The Great Harvard Debate

Of course, since nobody really cares about calculus, most of the "arguing" was done by these guys.

Isaac Newton, or Mr Newton as he was known to his friend, and Gottfried Wilhelm Leibniz, or Nitzy as he was known to his wide circle of friends, were contemporaries of each other. Their lives overlapped not only by temporal coincidence, but also by virtue of each inventing what is today known as calculus mathematics.

edit The quarrel

The credit for earliest invention is given to Newton but everybody uses Leibniz's notation, perhaps because Leibniz was more popular. Newton called his maths "Fluxions", which was a reference to the notion of continual change in a function which makes it difficult to get the same answer twice. Leibniz called his "Calculus", in honour of his passing a large kidney stone a few days earlier, which was all the more impressive by his insistence on working it out with a pencil.

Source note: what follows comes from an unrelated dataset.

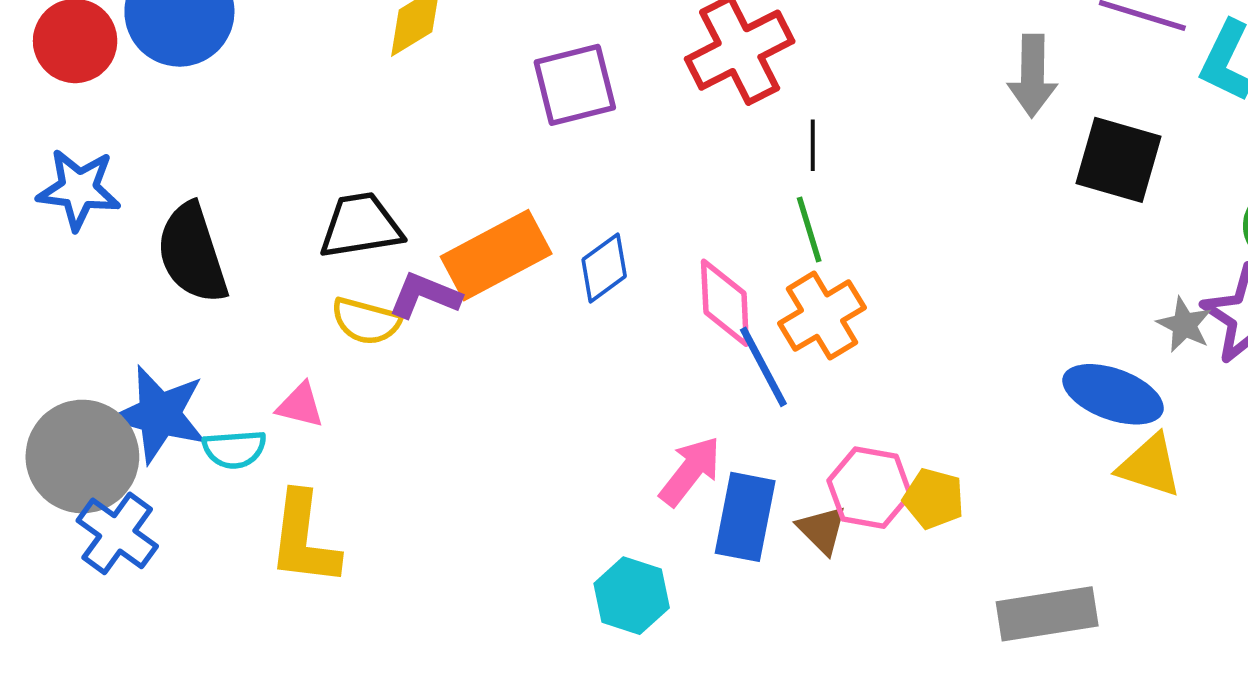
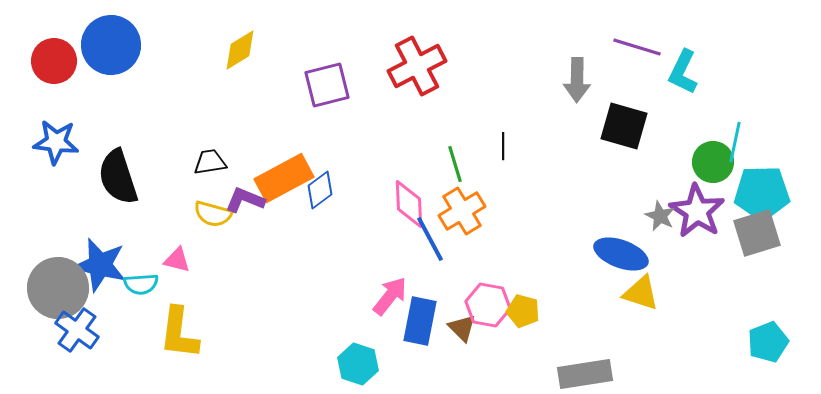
black line: (813, 145) -> (503, 146), moved
black trapezoid: (361, 226) -> (210, 162), size x0.7
blue diamond: (604, 268) -> (320, 190), moved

It is from "calculus" that we derive the word "calculate", which for most of us is all we manage to successfully derive.

Newton claimed that Leibniz had stolen his idea for calculus, despite never having told anybody about it, except possibly Leibniz. Unfortunately for Newton he had no documentary proof of having known about Fluxions before Leibniz published his paper. Fortunately for Newton he worked at Cambridge and so everybody believed him. However, Leibniz, by having more friends, was able to sway the argument in his favour.

Newton claimed to have invented Fluxions in 1666, surrounded by rats during the great plague. Leibniz invented his Calculus in 1674, surrounded by the same rats selling information. Leibniz published his ideas in 1684, whereas Newton's were published in 1687.

The argument raged on for over a hundred years before reaching a limiting factor in the form of "being bothered" tending towards zero, and thus fizzling out. Today we consider that both Newton and Leibniz invented calculus independently, though it remains universally acknowledged that Leibniz had more friends.